はじめに
本ドキュメントでは、Firepower2100/4100/9300シリーズのシャーシ用の 管理インターフェイス (chassis management interface) 利用時の制限と、Firepower2100シリーズでASAソフトウェア利用時の代替策として利用できる ip-clientコマンドについて紹介します。
本ドキュメントは、Firepower2120 ASAバージョン 9.8(2)24、Firepower4120 FXOSバージョン 2.2(2.26) を元に確認、作成しております。
シャーシ管理用インターフェイスの制限について
シャーシ管理用インターフェイスは、以下の管理のために用います。
- (Firepower2100シリーズ) シャーシ管理とASA/FTD管理の共用
- (Firepower4100/9300シリーズ) シャーシ管理用
FPR2100シリーズ:
シャーシ管理用のインターフェイスは特殊なインターフェイスとなり、以下の動作となります。
- 常に物理的リンクアップを継続
- 物理的なInterfaceのシャットダウン不可
- Speed/Duplex Autoでの動作となり、Speed/Duplexの変更不可
上記実装のため、ケーブルの抜線や 対向機器でshutdownを実施してもダウンせず、また FXOS側でshow faultでのフォルトログも生成されません。 Firepower2100シリーズでは シャーシ管理InterfaceをASA/FTDでも利用可能のため、ASA/FTD側でもログが生成されません。 この問題は CSCvi60871や CSCvi25364、CSCvd64182 で定義されています。
そのため、シャーシ管理インターフェイスと対向機器間でIP疎通が取れない場合は、ケーブルが正しく接続されているかの確認を実施してください。
FPR2100-ASA利用時のFXOS管理の代替策について (ip-client)
データインターフェイスでは リンクダウンアップや 伴うログの生成、Speed/Duplex変更等が可能です。また、Firepower2100-ASAシリーズで利用時は、ip-clientコマンドを利用することで、ASAのデータインターフェイス経由で、FXOSに管理アクセスが可能です。

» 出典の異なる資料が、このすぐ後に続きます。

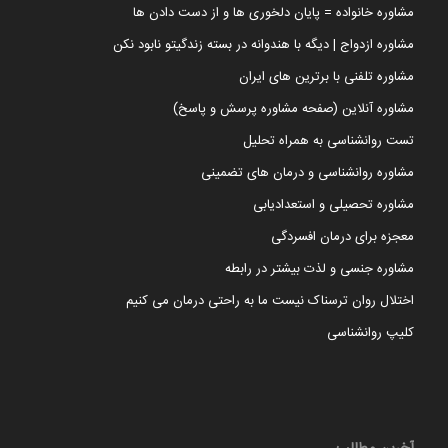
مشاوره خانواده = پایان دلخوری ها و از دست دادن ها
مشاوره ازدواج | دیگه با هندوانه در بسته زندگیتو نابود نکن
مشاوره تلفنی با برترین های ایران
مشاوره آنلاین (صفحه مشاوره پرسش و پاسخ)
تست روانشناسی به همراه تحلیل
مشاوره روانشناسی و درمان های تضمینی
مشاوره تحصیلی و استعدادیابی
معجزه برای درمان افسردگی
مشاوره جنسی و لذت بیشتر در رابطه
اختلال روان ترسناک نیست ما به راحتی درمان می کنیم
کلیپ روانشناسی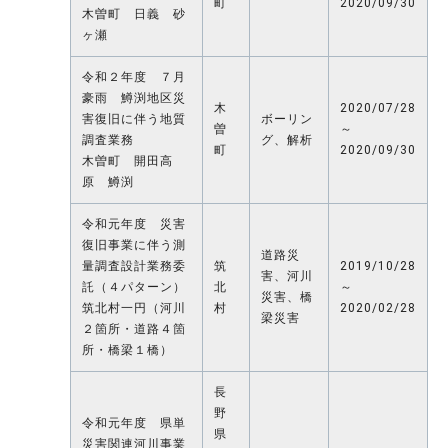
町
2020/09/30
木曽町 日義 砂
ヶ瀬
令和２年度 ７月
豪雨 鱒渕地区災
木
2020/07/28
害復旧に伴う地質
ボーリン
曽
～
調査業務
グ、解析
町
2020/09/30
木曽町 開田高
原 鱒渕
令和元年度 災害
復旧事業に伴う測
道路災
量調査設計業務委
筑
2019/10/28
害、河川
託（４パターン）
北
～
災害、橋
筑北村一円（河川
村
2020/02/28
梁災害
２箇所・道路４箇
所・橋梁１橋）
長
野
令和元年度 県単
県
災害関連河川事業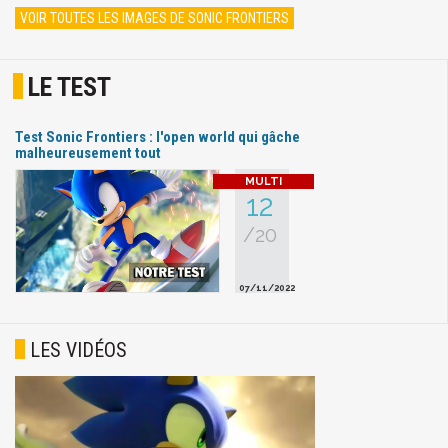
VOIR TOUTES LES IMAGES DE SONIC FRONTIERS
LE TEST
Test Sonic Frontiers : l'open world qui gâche
malheureusement tout
12
/20
07/11/2022
LES VIDÉOS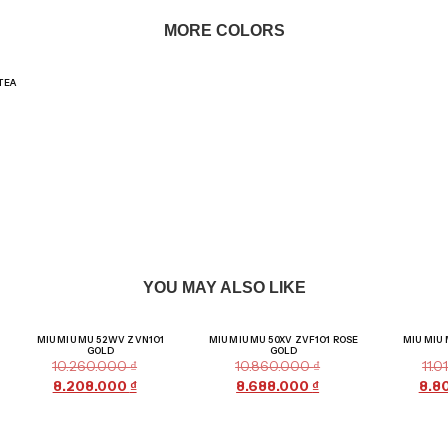
MORE COLORS
TEA
YOU MAY ALSO LIKE
Giảm giá!
Giảm giá!
MIU MIU MU 52WV ZVN1O1
MIU MIU MU 50XV ZVF1O1 ROSE
MIU MIU 
GOLD
GOLD
10.260.000
₫
10.860.000
₫
11.
8.208.000
₫
8.688.000
₫
8.8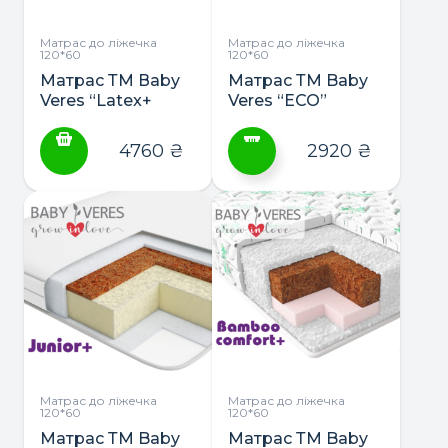
на
сторінці
Матрас до ліжечка
Матрас до ліжечка
120*60
120*60
товару
Матрас ТМ Вaby
Матрас ТМ Baby
Veres “Latex+
Veres “ECO”
Memory Organic”
120х60х10 см
4760
₴
2920
₴
Цей
товар
має
кілька
варіантів.
Параметри
можна
вибрати
на
сторінці
Матрас до ліжечка
Матрас до ліжечка
120*60
120*60
товару
Матрас ТМ Baby
Матрас ТМ Baby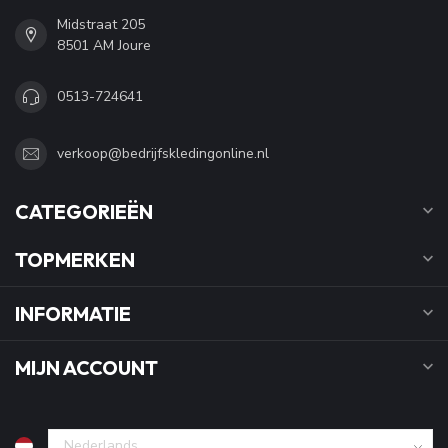
Midstraat 205
8501 AM Joure
0513-724641
verkoop@bedrijfskledingonline.nl
CATEGORIEËN
TOPMERKEN
INFORMATIE
MIJN ACCOUNT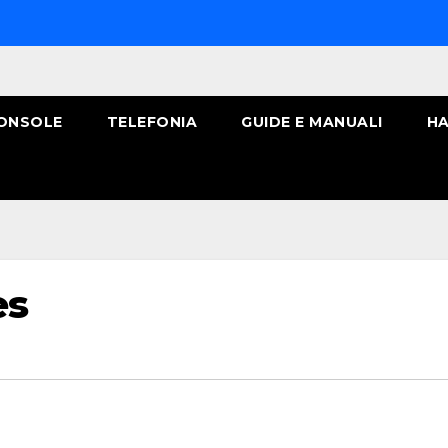
ONSOLE
TELEFONIA
GUIDE E MANUALI
HA
es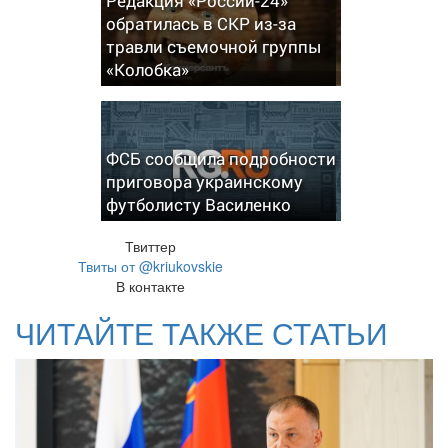
Редакция «России-24»
обратилась в СКР из-за
травли съемочной группы
«Колобка»
ФСБ сообщила подробности
приговора украинскому
футболисту Василенко
Твиттер
Твиты от @kriukovskie
В контакте
ЧИТАЙТЕ ТАКЖЕ СТАТЬИ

当機能は Single Modeを利用時のみ使えます。Multiple Context Modeではサポートされません。
FXOS管理アクセスには、プロトコルごとに以下のデフォルトポートを用います。
HTTPS: 3443
SSH : 3022
SNMP : 3061
ASAソフトウェアは対象ポート宛の通信があった場合、FXOSの管理IPアドレスとポート宛に宛先変換し、FXOSソフトウェアに通信を転送します。
以下は構成と設定例です。
構成例:
FXOS側設定 (管理IPと、HTTPS/SSH許可):
scope system
scope services
enable https
enable ssh-server
enter ip-block 0.0.0.0 0 https
exit
enter ip-block 0.0.0.0 0 ssh
exit
scope fabric-interconnect a
set out-of-band static ip 1.150.0.25 netmask 255.0.0.0 gw 1.0.0.100
※設定変更後は commit-buffer で設定適用を ※FXOS側のHTTPSやSSHのデフォルトポートは変更しないでください
ASA側設定 (HTTPSとSSHのASA経由のFXOS管理アクセス許可):
interface Ethernet1/1
nameif mgmt-data
security-level 80
ip address 1.150.0.61 255.0.0.0
!
ip-client mgmt-data
!
fxos https permit 0.0.0.0 0.0.0.0 mgmt-data
fxos ssh permit 0.0.0.0 0.0.0.0 mgmt-data
FXOSのWebUI(FCM)にアクセスしたい場合は、https://[ASA-IP]:3443 宛にアクセスします。 以下画像は実際のGoogle Chromeでのアクセス例です。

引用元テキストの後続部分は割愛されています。